Potential for denitrification in cereal soils of northern Australia after legume or grass–legume pastures

A period of legume pastures can lead to a significant accumulation of soil nitrogen and organic carbon that could influence soil N transformations, including soil denitrification. A temperature-controlled (30°C) pot study was conducted to determine the effect of the addition of legume pasture residues on the denitrification in soils from three sites which had supported 4–20 y of legume pastures. The denitrification after 12 d of incubation was measured from the % loss of 15N-nitrate (applied at a rate of 40 kg N ha−1) which was quantified by mass balance and daily gaseous emissions of N2 and N2O. Without added residues, soil after 20 y of Mitchell grass–naturalised medic showed the highest potential for denitrification (53%, 1.8 kg N ha−1 d−1) and soil after 4 y of lucerne pasture had the lowest (36%, 1.2 kg N ha−1 d−1) while soil after 4 y of snail medic lost 46% (1.5 kg N ha−1 d−1) of applied 15N, as quantified by mass balance.

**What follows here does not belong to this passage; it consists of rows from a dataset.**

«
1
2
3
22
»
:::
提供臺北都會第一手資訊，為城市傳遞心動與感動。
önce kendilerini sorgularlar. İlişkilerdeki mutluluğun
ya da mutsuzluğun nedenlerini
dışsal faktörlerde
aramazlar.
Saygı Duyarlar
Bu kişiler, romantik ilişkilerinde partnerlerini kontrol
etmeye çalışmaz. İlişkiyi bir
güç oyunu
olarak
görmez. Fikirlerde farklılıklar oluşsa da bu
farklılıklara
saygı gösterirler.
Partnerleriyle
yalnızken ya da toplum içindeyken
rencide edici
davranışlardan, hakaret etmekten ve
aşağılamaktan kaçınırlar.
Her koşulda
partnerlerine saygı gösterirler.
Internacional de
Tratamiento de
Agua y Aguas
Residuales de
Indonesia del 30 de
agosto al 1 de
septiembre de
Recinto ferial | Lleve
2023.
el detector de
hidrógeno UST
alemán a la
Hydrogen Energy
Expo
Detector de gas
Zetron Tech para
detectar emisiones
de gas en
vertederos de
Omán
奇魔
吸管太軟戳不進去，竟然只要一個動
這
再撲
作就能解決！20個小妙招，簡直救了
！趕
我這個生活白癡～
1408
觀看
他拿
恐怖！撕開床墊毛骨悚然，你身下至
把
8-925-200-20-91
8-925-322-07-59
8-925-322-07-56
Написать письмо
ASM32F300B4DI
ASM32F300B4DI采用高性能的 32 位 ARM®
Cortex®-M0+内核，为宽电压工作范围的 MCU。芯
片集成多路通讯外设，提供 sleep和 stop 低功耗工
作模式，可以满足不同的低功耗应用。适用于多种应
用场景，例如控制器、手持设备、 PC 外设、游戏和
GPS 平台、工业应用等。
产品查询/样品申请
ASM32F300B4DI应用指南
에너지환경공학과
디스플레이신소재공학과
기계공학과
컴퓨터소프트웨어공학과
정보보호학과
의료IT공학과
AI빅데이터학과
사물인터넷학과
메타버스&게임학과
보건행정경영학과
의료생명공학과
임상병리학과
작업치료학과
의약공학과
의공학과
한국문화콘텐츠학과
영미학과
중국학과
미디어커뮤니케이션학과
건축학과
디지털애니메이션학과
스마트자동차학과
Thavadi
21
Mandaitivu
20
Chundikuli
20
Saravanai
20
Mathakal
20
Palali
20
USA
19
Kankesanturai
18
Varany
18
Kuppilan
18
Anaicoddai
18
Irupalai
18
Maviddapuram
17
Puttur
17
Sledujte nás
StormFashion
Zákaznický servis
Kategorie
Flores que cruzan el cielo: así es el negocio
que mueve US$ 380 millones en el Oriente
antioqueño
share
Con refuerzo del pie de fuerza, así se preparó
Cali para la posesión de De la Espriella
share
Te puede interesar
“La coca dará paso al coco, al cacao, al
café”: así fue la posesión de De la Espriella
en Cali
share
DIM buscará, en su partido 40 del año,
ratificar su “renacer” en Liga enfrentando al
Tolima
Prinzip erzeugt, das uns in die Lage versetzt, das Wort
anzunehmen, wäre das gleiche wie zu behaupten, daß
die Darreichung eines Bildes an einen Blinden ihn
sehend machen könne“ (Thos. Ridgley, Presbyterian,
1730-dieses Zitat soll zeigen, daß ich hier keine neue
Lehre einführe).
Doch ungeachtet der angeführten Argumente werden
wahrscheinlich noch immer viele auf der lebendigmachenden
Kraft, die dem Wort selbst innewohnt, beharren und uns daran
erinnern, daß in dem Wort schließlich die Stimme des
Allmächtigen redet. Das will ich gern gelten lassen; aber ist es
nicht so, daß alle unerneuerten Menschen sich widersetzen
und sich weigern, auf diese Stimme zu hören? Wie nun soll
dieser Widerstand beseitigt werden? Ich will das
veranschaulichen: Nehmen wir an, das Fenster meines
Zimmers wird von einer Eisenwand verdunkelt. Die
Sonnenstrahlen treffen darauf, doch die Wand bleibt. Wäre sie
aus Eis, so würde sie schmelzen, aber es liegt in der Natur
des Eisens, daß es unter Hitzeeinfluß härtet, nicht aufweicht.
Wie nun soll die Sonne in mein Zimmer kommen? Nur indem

When three times the quantity of above-ground residues was added, denitrification loss was ∼90% (∼3.0 kg N ha−1 d−1). Denitrification losses of the three soils were significantly correlated with the amounts of soil water-soluble C (WSC). With added residues, soil tended to emit N gases immediately after the soil was waterlogged. However, no emissions from soil without added residues were detected during the 2–3 d after waterlogging. Nitrogen losses measured by gas emissions were within the range from 78 to 136% of that measured by mass balance. Losses determined by the two methods were significantly correlated (R2=0.67). The quantity and time pattern of N2O emission bore no significant relationship to the total gaseous emission and constituted only a small part (0.8–4.1%) of total N gases emitted. After a period of legume pasture, soil is likely to lose a substantial amount of N by denitrification and the addition of plant material can promote denitrification if soil is subjected to heavy rainfalls during summer months.